We can create a container and add all libraries and binaries in it and then commit it to create an image. We can use the image s pulled from the Docker Store and share this image by pushing it to a registry somewhere.

Image creation using a Dockerfile

Instead of creating a static binary image, we can also use Dockerfile to create an image. Dockerfile supplies the instructions for building the image which is uselful to manage changes (how an image is built). Dockerfiles are simply text files and can be managed as source code.

Dockerfile - A text file that contains all the commands, in order, needed to build a given image. The Dockerfile reference page lists the various commands and format details for Dockerfiles.
The following work will start by creating a file which I retrieve the hostname and display it.

var os = require("os");
var hostname = os.hostname();
console.log("hello from " + hostname);  

Then create a Dockerfile

FROM alpine
RUN apk update && apk add nodejs
COPY . /app
WORKDIR /app
CMD ["node","index.js"]

Build first image out of this Dockerfile and name it "hello:v0.1"

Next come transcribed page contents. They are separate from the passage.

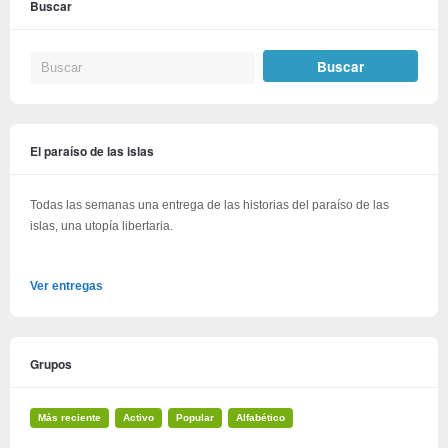
Buscar
El paraíso de las islas
Todas las semanas una entrega de las historias del paraíso de las
islas, una utopía libertaria.
Ver entregas
Grupos
Más reciente
Activo
Popular
Alfabético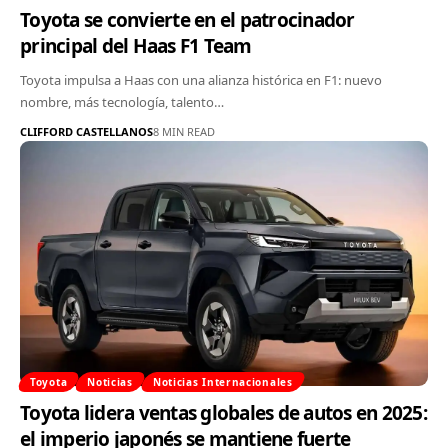
Toyota se convierte en el patrocinador
principal del Haas F1 Team
Toyota impulsa a Haas con una alianza histórica en F1: nuevo
nombre, más tecnología, talento…
CLIFFORD CASTELLANOS
8 MIN READ
Toyota
Noticias
Noticias Internacionales
Toyota lidera ventas globales de autos en 2025:
el imperio japonés se mantiene fuerte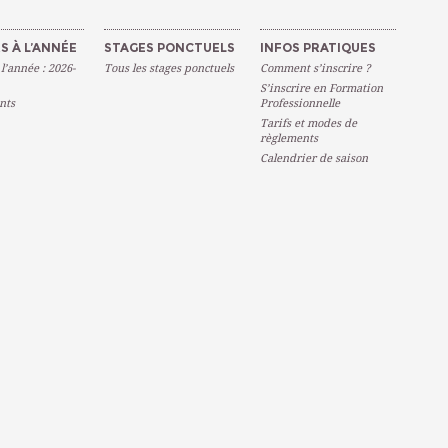
S À L’ANNÉE
STAGES PONCTUELS
INFOS PRATIQUES
 l’année : 2026-
Tous les stages ponctuels
Comment s’inscrire ?
S’inscrire en Formation
nts
Professionnelle
Tarifs et modes de
règlements
Calendrier de saison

docker image build -t hello:v0.1 .

  • Start a container to check that the application runs correctly

docker container run hello:v0.1

  • Some Tips:
    • To build index.js in this linux os. First type

    vi index.js
    
    And hit the "i" key to edit. End it with "esc" and then type :wq which will save the file and take me back to the command prompt.
    • To build Dockerfile is typically the same.

    vi Dockerfile
    
    To verify the Dockerfile use the command "cat Dockerfile"

Review procedure

  1. Specifies a base image to pull FROM - the alpine image we used in earlier labs.
  2. Then it RUNs two commands (apk update and apk add) inside that container which installs the Node.js server.
  3. Then we told it to COPY files from our working directory in to the container. The only file we have right now is our index.js.
  4. Next we specify the WORKDIR - the directory the container should use when it starts up.
  5. And finally, we gave our container a command (CMD) to run when the container starts.

Image Layers

  • The images are built in layers, the following are layer learning steps

Layer - A Docker image is built up from a series of layers. Each layer represents an instruction in the image's Dockerfile. Each layer except the last one is read-only.
Check out the image created earlier by

  docker image history 723423834c7e


In the history command output, the original Alpine layers are at the bottom of the list and then each customization we added in our Dockerfile is its own step in the output. This is a powerful concept because it means that if we need to make a change to our application, it may only affect a single layer!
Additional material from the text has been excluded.